The McDonnell Genome Institute at Washington University School of Medicine in St. Louis will receive $60 million from the National Institutes of Health (NIH) to study the genetics of common diseases, such as heart disease, diabetes, stroke, autism and epilepsy.
The goal of the research is to uncover how differences in DNA contribute to disease risk. The investigators anticipate finding variations in genes that may increase a person's risk of developing a particular disease, as well as variations that may be protective in some way, reducing the risk of a particular disorder. Such information could lead to improved diagnosis and treatment options for patients.
The McDonnell Genome Institute at Washington University joins three other institutions in forming the Centers for Common Disease Genomics (CCDG) network, funded by the National Human Genome Research Institute (NHGRI), of the NIH. The partner institutions are the Broad Institute of MIT and Harvard, the Baylor College of Medicine and the New York Genome Center. Grants to all four institutions establishing the CCDG network total $240 million.
The new grants will support sequencing the complete DNA -- or genome -- from each of 150,000 to 200,000 individuals with these diseases. This includes a significant percentage of African Americans and others from diverse ethnic backgrounds. Such large data sets are required to unravel the complex interplay between genetics and environment at work in cardiovascular disease, neurological disorders and autoimmune conditions.
"We're excited to receive this award -- it will allow us to perform detailed studies of common diseases with complex genetic origins," said Richard K. Wilson, PhD, professor of medicine and director of The McDonnell Genome Institute. "This is the first systematic, large-scale effort to understand the genetics that underlie common diseases that are a significant burden to many families and a source of escalating health-care costs."
Over the past 25 years, genome sequencing technology has advanced tremendously, making it possible for Washington University researchers and their colleagues to move from analyzing the relatively small genomes of simple organisms such as roundworms and yeast to helping produce the first full human genome sequence, which was completed in 2003.
"Washington University and the McDonnell Genome Institute have long histories of pioneering work in genetics and genomics," said David H. Perlmutter, MD, executive vice chancellor for medical affairs and dean of the School of Medicine. "We are pleased to be joining other leading institutions to expand research that has the potential to advance personalized medicine. These new studies will allow us to probe deeply into the genetic basis of common diseases and provide the foundation for new diagnostic and therapeutic strategies."
One initial focus of the new initiative at Washington University will be on understanding the genetics of cardiovascular disease. According to cardiologist Nathan O. Stitziel, MD, PhD, assistant professor of medicine and program co-investigator, the information could be useful for treating patients with coronary heart disease, which is the leading cause of death worldwide.
"The cardiovascular disease project within CCDG will be the largest, most comprehensive study of coronary disease genetics to date," Stitziel said. "We will be able to interrogate the entire genome across tens of thousands of individuals with and without coronary disease, providing the opportunity to identify novel genes underlying the condition. This could provide new insights into the disease and identify novel therapeutic targets. We hope these findings will lead to the development of new drugs and better approaches to treating coronary disease."

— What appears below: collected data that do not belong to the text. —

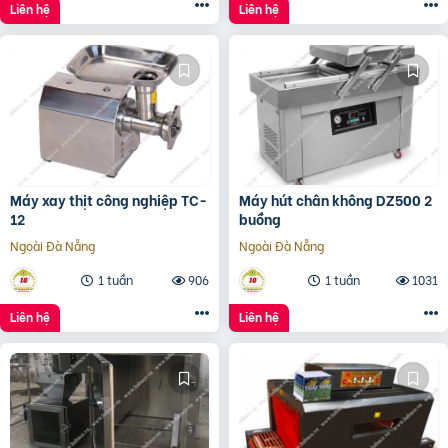
Liên hệ
Liên hệ
Máy xay thịt công nghiệp TC-
Máy hút chân không DZ500 2
12
buồng
Ngoài Đà Nẵng
Ngoài Đà Nẵng
1 tuần
906
1 tuần
1031
Liên hệ
Liên hệ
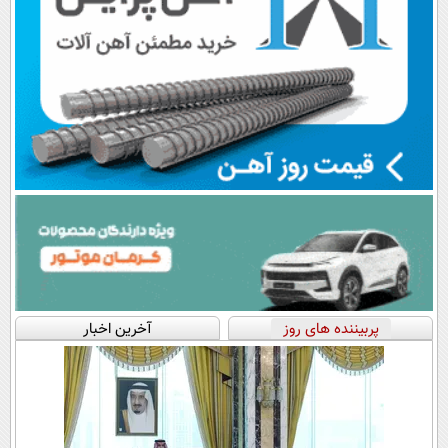
پربیننده های روز
آخرین اخبار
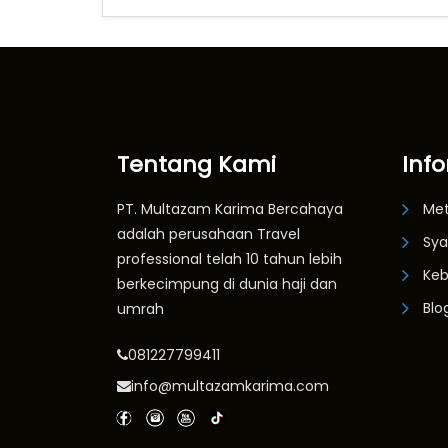
Tentang Kami
Inf
PT. Multazam Karima Bercahaya
Me
adalah perusahaan Travel
Sya
professional telah 10 tahun lebih
Keb
berkecimpung di dunia haji dan
Blo
umrah
081227799411
info@multazamkarima.com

The new research builds on pioneering work at the McDonnell Genome Institute to unravel the genetics of cancer. In 2008, its scientists became the first to sequence the tumor of a cancer patient and compare it to that same patient's normal tissue. Later studies demonstrated that differences between the tumor and normal sequences can identify mutations driving cancer growth.
That avenue of research has broadened to include many thousands of individuals and multiple tumor types, contributing to the recent shift in understanding that cancer should be treated based on the genes that have become mutated and dysfunctional, rather than on the particular part of the body that happens to be affected.
With the new grant, McDonnell Genome Institute investigators will expand beyond cancer to apply their expertise to common diseases with genetic origins that are more difficult to identify. These conditions are thought to result from the interaction of multiple genes, rather than the genetic errors that disable genes that lead to cancer.
"Unlike with cancer, for heart disease or diabetes, we can't easily compare genomes from healthy and diseased tissue within the same person to find clues as to the cause of disease," Wilson said. "Instead, we have to sequence and compare genomes from many people with a particular disease and many people without that disease to find these clues. And because of natural variation within the human population, the number of genomes we need to sequence to accomplish this is pretty spectacular."
Computational biologist Ira M. Hall, PhD, associate professor of medicine and associate director of the McDonnell Genome Institute, and his colleagues have developed new methods to analyze and interpret the massive quantities of data produced by sequencing billions of DNA "letters" from tens of thousands of patients.
"We have reached a point where the technology is good enough and the costs are low enough that we can sequence 20,000 patients with and without a disease, compare them and learn something meaningful," Hall said. "Having the tools to analyze this data is as important as the sequencing technology itself."
Wilson also explained that one of the goals of the program is to better understand how diverse ethnic ancestries may influence the risk of disease. In the first two years, the McDonnell Genome Institute will sequence thousands of genomes from African American and Northern European individuals to study early-onset coronary heart disease and type 1 diabetes.